Starting at the line with "ガザ地区での公園の緑化を通じた支援事業" and going on through the line with "生植物」，也要小心那些「外來入侵者」喔！", reproduce each line in the records below exactly and nothing more.

START DATASET EXTRACT

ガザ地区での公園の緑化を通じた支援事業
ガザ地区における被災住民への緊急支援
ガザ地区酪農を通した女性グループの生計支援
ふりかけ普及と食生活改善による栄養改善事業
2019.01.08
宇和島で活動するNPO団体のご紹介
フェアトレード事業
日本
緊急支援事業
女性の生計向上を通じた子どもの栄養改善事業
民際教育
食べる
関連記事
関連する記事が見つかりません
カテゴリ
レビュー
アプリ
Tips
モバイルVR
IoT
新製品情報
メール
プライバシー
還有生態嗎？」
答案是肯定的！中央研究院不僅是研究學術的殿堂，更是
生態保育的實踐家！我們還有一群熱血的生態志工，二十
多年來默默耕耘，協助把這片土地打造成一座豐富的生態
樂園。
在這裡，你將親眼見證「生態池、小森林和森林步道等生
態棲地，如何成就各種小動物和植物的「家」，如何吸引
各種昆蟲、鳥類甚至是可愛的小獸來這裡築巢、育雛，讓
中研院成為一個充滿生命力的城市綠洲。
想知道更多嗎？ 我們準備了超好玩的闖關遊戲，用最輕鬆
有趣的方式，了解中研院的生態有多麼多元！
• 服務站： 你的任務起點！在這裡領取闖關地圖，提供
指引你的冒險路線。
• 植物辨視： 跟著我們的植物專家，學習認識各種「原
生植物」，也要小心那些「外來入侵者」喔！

END DATASET EXTRACT
START DATASET EXTRACT

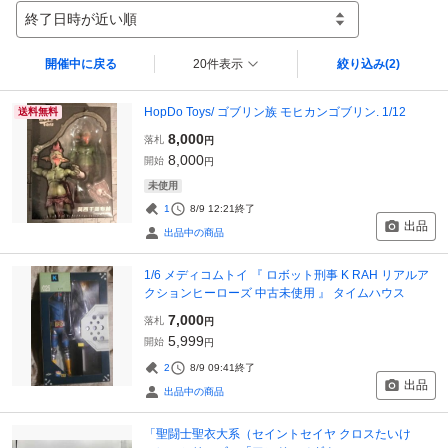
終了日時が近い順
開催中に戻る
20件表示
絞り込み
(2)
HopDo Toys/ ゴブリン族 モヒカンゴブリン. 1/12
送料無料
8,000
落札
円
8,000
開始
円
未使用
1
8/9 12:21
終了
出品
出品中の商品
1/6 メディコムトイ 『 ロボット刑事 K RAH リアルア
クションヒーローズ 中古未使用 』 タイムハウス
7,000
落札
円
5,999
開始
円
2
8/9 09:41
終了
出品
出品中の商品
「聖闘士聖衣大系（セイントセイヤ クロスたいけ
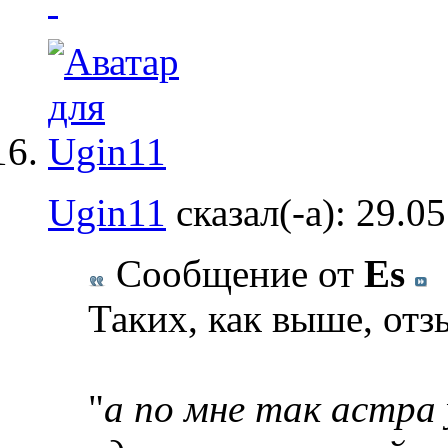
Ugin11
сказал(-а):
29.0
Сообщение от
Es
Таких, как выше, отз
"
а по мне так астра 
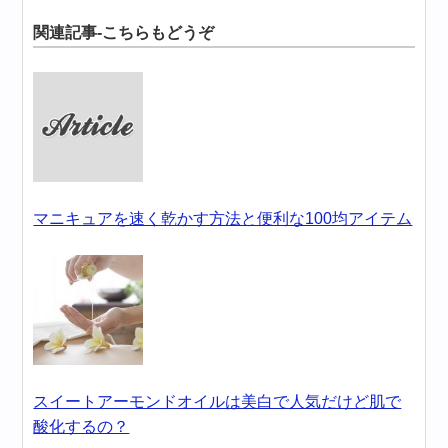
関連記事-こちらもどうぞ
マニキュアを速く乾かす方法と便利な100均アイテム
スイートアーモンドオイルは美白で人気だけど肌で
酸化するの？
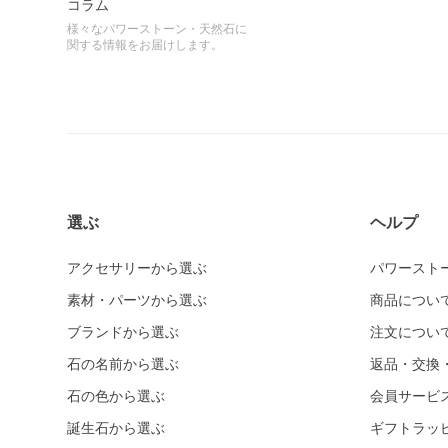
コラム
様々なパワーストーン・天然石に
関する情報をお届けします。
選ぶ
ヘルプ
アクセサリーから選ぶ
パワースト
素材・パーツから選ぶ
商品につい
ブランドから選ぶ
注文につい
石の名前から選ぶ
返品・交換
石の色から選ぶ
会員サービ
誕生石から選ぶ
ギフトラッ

END DATASET EXTRACT
START DATASET EXTRACT

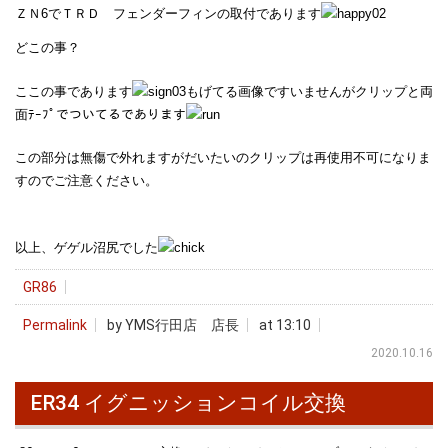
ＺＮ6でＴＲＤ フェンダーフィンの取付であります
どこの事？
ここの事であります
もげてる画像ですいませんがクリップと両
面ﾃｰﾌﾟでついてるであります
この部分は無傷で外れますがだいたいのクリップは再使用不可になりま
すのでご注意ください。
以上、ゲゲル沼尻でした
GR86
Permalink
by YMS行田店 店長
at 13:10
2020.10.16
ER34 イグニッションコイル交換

END DATASET EXTRACT

» **RESULT**
ガザ地区での公園の緑化を通じた支援事業
ガザ地区における被災住民への緊急支援
ガザ地区酪農を通した女性グループの生計支援
ふりかけ普及と食生活改善による栄養改善事業
2019.01.08
宇和島で活動するNPO団体のご紹介
フェアトレード事業
日本
緊急支援事業
女性の生計向上を通じた子どもの栄養改善事業
民際教育
食べる
関連記事
関連する記事が見つかりません
カテゴリ
レビュー
アプリ
Tips
モバイルVR
IoT
新製品情報
メール
プライバシー
還有生態嗎？」
答案是肯定的！中央研究院不僅是研究學術的殿堂，更是
生態保育的實踐家！我們還有一群熱血的生態志工，二十
多年來默默耕耘，協助把這片土地打造成一座豐富的生態
樂園。
在這裡，你將親眼見證「生態池、小森林和森林步道等生
態棲地，如何成就各種小動物和植物的「家」，如何吸引
各種昆蟲、鳥類甚至是可愛的小獸來這裡築巢、育雛，讓
中研院成為一個充滿生命力的城市綠洲。
想知道更多嗎？ 我們準備了超好玩的闖關遊戲，用最輕鬆
有趣的方式，了解中研院的生態有多麼多元！
• 服務站： 你的任務起點！在這裡領取闖關地圖，提供
指引你的冒險路線。
• 植物辨視： 跟著我們的植物專家，學習認識各種「原
生植物」，也要小心那些「外來入侵者」喔！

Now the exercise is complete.